Halfway down the main connector concourse is an exhibit on Kansas City’s aviation history in a more spacious viewing area.
“I’m really excited about seeing families with young travelers that have their faces and fingers pressed up against the window watching the airfield operate, watching the airlines come and go, watching bags onto the aircraft,” said Justin Meyer, Deputy Director of Aviation.
Another thing that will be all glass is the passenger boarding bridges. Those are the currently accordion-like cramped spaces people where people linger to board. The 39 glass replacements are more than just fancy looking.
“We will be the largest all-glass passenger boarding bridge airport in the United States,” said Meyer. “It really eliminates the claustrophobic feeling.”
The centerpiece of all of the art installations evokes a fountain with moving LED lights. Why not water you ask?
“The baggage claim area is right below us and so having a fountain with water was not a possibility,” said James Martin, Public Art Administrator for the City of Kansas City, Missouri, as he stood in the spot where they exhibit is to be erected.”
Numerous other features not yet visible are aimed at inclusivity. Variety KC gave input on a play area with features for children of all physical abilities. A sensory room will be available for travelers on the spectrum. A travel simulation area will allow children new to travel a chance to conquer their fears before actually becoming airborne. The Greater Kansas City Interfaith Council made suggestions that resulted in a meditation room.
“Whether you want to roll out a prayer rug or a yoga mat, it’s all good in that space,” said Meyer.
They’ll have male and female restrooms, single-stall family restrooms with changing tables, and non-gendered multi-stalled restrooms with floor-to-ceiling stall doors. Meyer noted they could be particularly useful for a parent traveling with both male and female children urgently trying to get both to a toilet at once after deplaning.

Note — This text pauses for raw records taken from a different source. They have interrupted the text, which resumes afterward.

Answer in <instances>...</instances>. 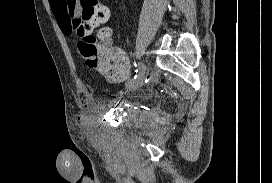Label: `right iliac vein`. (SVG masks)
<instances>
[{"mask_svg": "<svg viewBox=\"0 0 272 183\" xmlns=\"http://www.w3.org/2000/svg\"><path fill=\"white\" fill-rule=\"evenodd\" d=\"M143 71V74L141 75V78H138V81H128L126 83V89L127 90H135L142 86L144 78H145V69H140Z\"/></svg>", "mask_w": 272, "mask_h": 183, "instance_id": "obj_1", "label": "right iliac vein"}]
</instances>
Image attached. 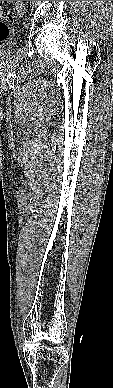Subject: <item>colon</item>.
Listing matches in <instances>:
<instances>
[{
    "label": "colon",
    "mask_w": 113,
    "mask_h": 388,
    "mask_svg": "<svg viewBox=\"0 0 113 388\" xmlns=\"http://www.w3.org/2000/svg\"><path fill=\"white\" fill-rule=\"evenodd\" d=\"M13 15L7 14L3 19H0V41L5 40L10 33L9 22L13 21Z\"/></svg>",
    "instance_id": "obj_1"
}]
</instances>
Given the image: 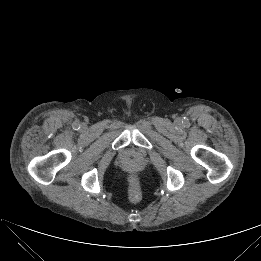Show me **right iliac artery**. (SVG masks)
<instances>
[{"instance_id":"right-iliac-artery-1","label":"right iliac artery","mask_w":261,"mask_h":261,"mask_svg":"<svg viewBox=\"0 0 261 261\" xmlns=\"http://www.w3.org/2000/svg\"><path fill=\"white\" fill-rule=\"evenodd\" d=\"M74 128L77 130L79 129V125L78 124H75Z\"/></svg>"}]
</instances>
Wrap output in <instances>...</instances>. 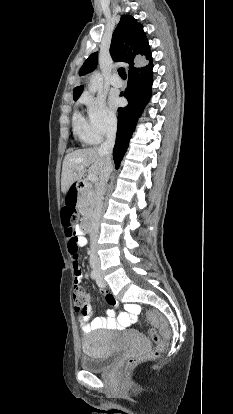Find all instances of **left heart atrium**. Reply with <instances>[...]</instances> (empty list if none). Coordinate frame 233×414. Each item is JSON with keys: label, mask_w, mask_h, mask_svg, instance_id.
I'll return each mask as SVG.
<instances>
[{"label": "left heart atrium", "mask_w": 233, "mask_h": 414, "mask_svg": "<svg viewBox=\"0 0 233 414\" xmlns=\"http://www.w3.org/2000/svg\"><path fill=\"white\" fill-rule=\"evenodd\" d=\"M110 104L113 108H117L122 104V99L118 95L112 94L110 96Z\"/></svg>", "instance_id": "obj_1"}]
</instances>
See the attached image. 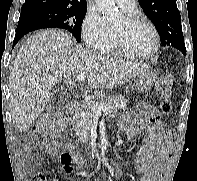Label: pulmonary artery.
I'll return each instance as SVG.
<instances>
[{"mask_svg": "<svg viewBox=\"0 0 197 181\" xmlns=\"http://www.w3.org/2000/svg\"><path fill=\"white\" fill-rule=\"evenodd\" d=\"M116 3L127 13H132L136 8V0H116Z\"/></svg>", "mask_w": 197, "mask_h": 181, "instance_id": "e3ab8cb5", "label": "pulmonary artery"}]
</instances>
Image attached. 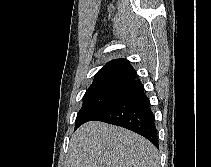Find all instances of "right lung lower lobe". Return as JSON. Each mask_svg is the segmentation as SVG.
I'll list each match as a JSON object with an SVG mask.
<instances>
[{
    "instance_id": "right-lung-lower-lobe-1",
    "label": "right lung lower lobe",
    "mask_w": 211,
    "mask_h": 167,
    "mask_svg": "<svg viewBox=\"0 0 211 167\" xmlns=\"http://www.w3.org/2000/svg\"><path fill=\"white\" fill-rule=\"evenodd\" d=\"M102 121L134 131L158 148L155 117L150 101L140 80H133L131 87L90 121Z\"/></svg>"
}]
</instances>
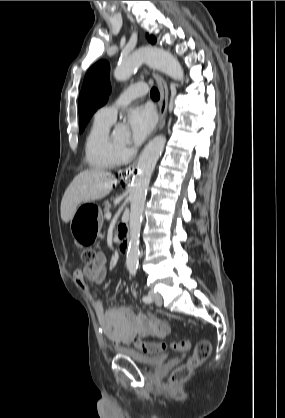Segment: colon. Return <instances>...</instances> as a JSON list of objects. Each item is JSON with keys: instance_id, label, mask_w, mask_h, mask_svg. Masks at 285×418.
I'll use <instances>...</instances> for the list:
<instances>
[{"instance_id": "colon-1", "label": "colon", "mask_w": 285, "mask_h": 418, "mask_svg": "<svg viewBox=\"0 0 285 418\" xmlns=\"http://www.w3.org/2000/svg\"><path fill=\"white\" fill-rule=\"evenodd\" d=\"M97 253L93 248H84L81 251V260L84 265H91L96 259ZM133 346L145 353H159L167 348L173 351H185L189 348L188 341L172 342L169 345L164 342H150L140 338L133 340ZM211 343L209 340H200L194 347L193 354L183 364L178 366L172 376V384H178L188 379L193 371L199 367L210 355Z\"/></svg>"}]
</instances>
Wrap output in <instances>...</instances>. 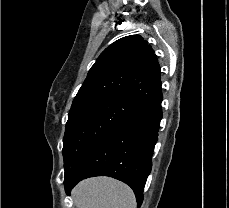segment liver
<instances>
[{
    "mask_svg": "<svg viewBox=\"0 0 229 208\" xmlns=\"http://www.w3.org/2000/svg\"><path fill=\"white\" fill-rule=\"evenodd\" d=\"M72 196L77 208H137L131 188L113 178L83 180Z\"/></svg>",
    "mask_w": 229,
    "mask_h": 208,
    "instance_id": "liver-1",
    "label": "liver"
}]
</instances>
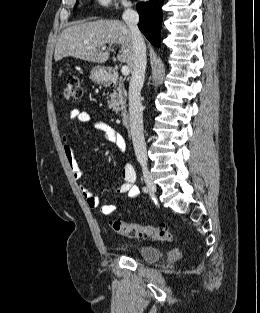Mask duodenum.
<instances>
[{"label": "duodenum", "mask_w": 260, "mask_h": 313, "mask_svg": "<svg viewBox=\"0 0 260 313\" xmlns=\"http://www.w3.org/2000/svg\"><path fill=\"white\" fill-rule=\"evenodd\" d=\"M105 82L110 87H114L117 85L118 77L114 71H112L110 69L106 70ZM121 122L124 126L129 125L130 117H129V113L126 110L122 111V113H121Z\"/></svg>", "instance_id": "obj_1"}]
</instances>
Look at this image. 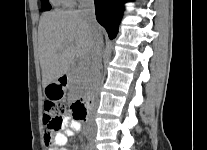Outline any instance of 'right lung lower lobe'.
Instances as JSON below:
<instances>
[{
	"label": "right lung lower lobe",
	"instance_id": "right-lung-lower-lobe-1",
	"mask_svg": "<svg viewBox=\"0 0 207 150\" xmlns=\"http://www.w3.org/2000/svg\"><path fill=\"white\" fill-rule=\"evenodd\" d=\"M96 18L106 29L110 39H113L118 31V25L127 0H94Z\"/></svg>",
	"mask_w": 207,
	"mask_h": 150
}]
</instances>
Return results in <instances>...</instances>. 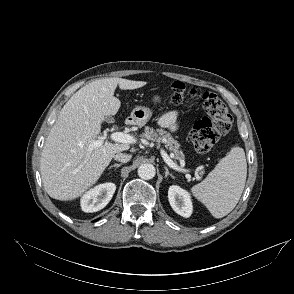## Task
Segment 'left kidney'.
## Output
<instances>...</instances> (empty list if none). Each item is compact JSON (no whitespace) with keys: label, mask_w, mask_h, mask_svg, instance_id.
<instances>
[{"label":"left kidney","mask_w":294,"mask_h":294,"mask_svg":"<svg viewBox=\"0 0 294 294\" xmlns=\"http://www.w3.org/2000/svg\"><path fill=\"white\" fill-rule=\"evenodd\" d=\"M168 200L172 209L185 218L192 214L193 206L190 194L179 186L172 185L168 190Z\"/></svg>","instance_id":"obj_1"}]
</instances>
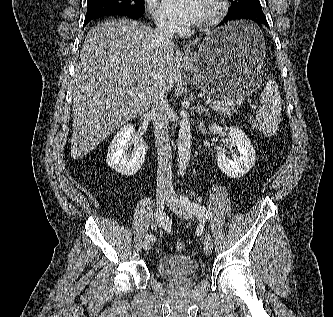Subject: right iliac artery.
<instances>
[{"label":"right iliac artery","mask_w":333,"mask_h":317,"mask_svg":"<svg viewBox=\"0 0 333 317\" xmlns=\"http://www.w3.org/2000/svg\"><path fill=\"white\" fill-rule=\"evenodd\" d=\"M156 220L158 224L164 228L168 233L171 231V222L169 220V217L166 215L165 212L161 211L160 209L156 212ZM147 240L154 241L155 236L147 234L145 237Z\"/></svg>","instance_id":"82829eb1"}]
</instances>
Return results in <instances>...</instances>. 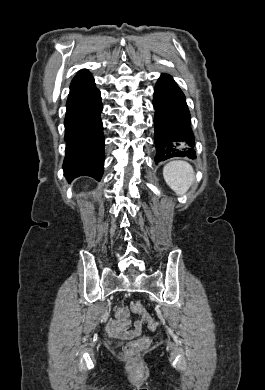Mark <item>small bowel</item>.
<instances>
[{"mask_svg": "<svg viewBox=\"0 0 265 390\" xmlns=\"http://www.w3.org/2000/svg\"><path fill=\"white\" fill-rule=\"evenodd\" d=\"M142 322L136 320L134 322V329H130L131 322L128 319L110 320L107 323V331L112 335L131 338L141 331Z\"/></svg>", "mask_w": 265, "mask_h": 390, "instance_id": "c3829d8e", "label": "small bowel"}]
</instances>
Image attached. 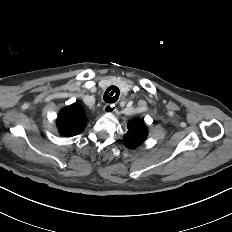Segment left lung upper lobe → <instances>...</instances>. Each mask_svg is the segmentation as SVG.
<instances>
[{"mask_svg":"<svg viewBox=\"0 0 232 232\" xmlns=\"http://www.w3.org/2000/svg\"><path fill=\"white\" fill-rule=\"evenodd\" d=\"M128 132L124 135L125 146L134 149L141 145L147 137V128L143 121L133 120L127 124Z\"/></svg>","mask_w":232,"mask_h":232,"instance_id":"obj_1","label":"left lung upper lobe"}]
</instances>
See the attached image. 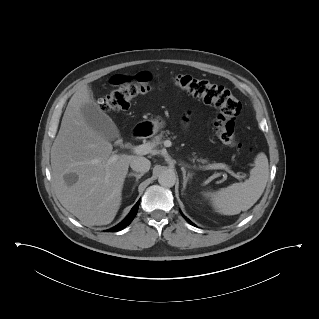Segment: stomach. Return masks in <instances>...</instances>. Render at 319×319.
Masks as SVG:
<instances>
[{
  "mask_svg": "<svg viewBox=\"0 0 319 319\" xmlns=\"http://www.w3.org/2000/svg\"><path fill=\"white\" fill-rule=\"evenodd\" d=\"M149 123L151 124L152 132L154 134L166 125L165 120L161 116H154L149 120Z\"/></svg>",
  "mask_w": 319,
  "mask_h": 319,
  "instance_id": "obj_1",
  "label": "stomach"
}]
</instances>
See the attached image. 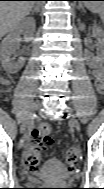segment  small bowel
<instances>
[{
  "label": "small bowel",
  "mask_w": 104,
  "mask_h": 189,
  "mask_svg": "<svg viewBox=\"0 0 104 189\" xmlns=\"http://www.w3.org/2000/svg\"><path fill=\"white\" fill-rule=\"evenodd\" d=\"M93 79H94V84H95L96 89L99 90V91L102 90L103 87H104L102 69L98 68V69H95L93 71ZM2 82H3L4 85L8 86V85L11 84L12 80L10 78H4L2 80ZM29 137H30V143H29V145L27 147V150H28V148H29V146H30V144L32 142V132L30 133Z\"/></svg>",
  "instance_id": "small-bowel-1"
}]
</instances>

There is still plenty to do, but with a crew of more than 600, and all the structural work done, they say they remain on schedule to open in March of 2023.
“We’re going to be significantly focused on the terrazzo flooring and the wood ceilings, but finishes on the inside of the building are about 60 percent complete and those will progress over the next six to nine months,” said Mark Goodwin, Vice President of Clark|Weitz|Clarkson.
He said they’ve been to stay on budget for the $1.5 billion project, partly because they sourced all of their materials before the supply chain crisis made the cost of materials skyrocket.